PROBLEM DETAILS
Ignoring every picture, transcribe the data in full as it stands.
<<<<
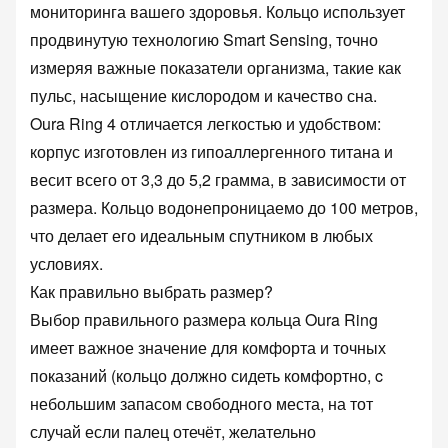
мониторинга вашего здоровья. Кольцо использует
продвинутую технологию Smart Sensing, точно
измеряя важные показатели организма, такие как
пульс, насыщение кислородом и качество сна.
Oura Ring 4 отличается легкостью и удобством:
корпус изготовлен из гипоаллергенного титана и
весит всего от 3,3 до 5,2 грамма, в зависимости от
размера. Кольцо водонепроницаемо до 100 метров,
что делает его идеальным спутником в любых
условиях.
Как правильно выбрать размер?
Выбор правильного размера кольца Oura Ring
имеет важное значение для комфорта и точных
показаний (кольцо должно сидеть комфортно, c
небольшим запасом свободного места, на тот
случай если палец отечёт, желательно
>>>>
EXERCISE OUTPUT
мониторинга вашего здоровья. Кольцо использует
продвинутую технологию Smart Sensing, точно
измеряя важные показатели организма, такие как
пульс, насыщение кислородом и качество сна.
Oura Ring 4 отличается легкостью и удобством:
корпус изготовлен из гипоаллергенного титана и
весит всего от 3,3 до 5,2 грамма, в зависимости от
размера. Кольцо водонепроницаемо до 100 метров,
что делает его идеальным спутником в любых
условиях.
Как правильно выбрать размер?
Выбор правильного размера кольца Oura Ring
имеет важное значение для комфорта и точных
показаний (кольцо должно сидеть комфортно, c
небольшим запасом свободного места, на тот
случай если палец отечёт, желательно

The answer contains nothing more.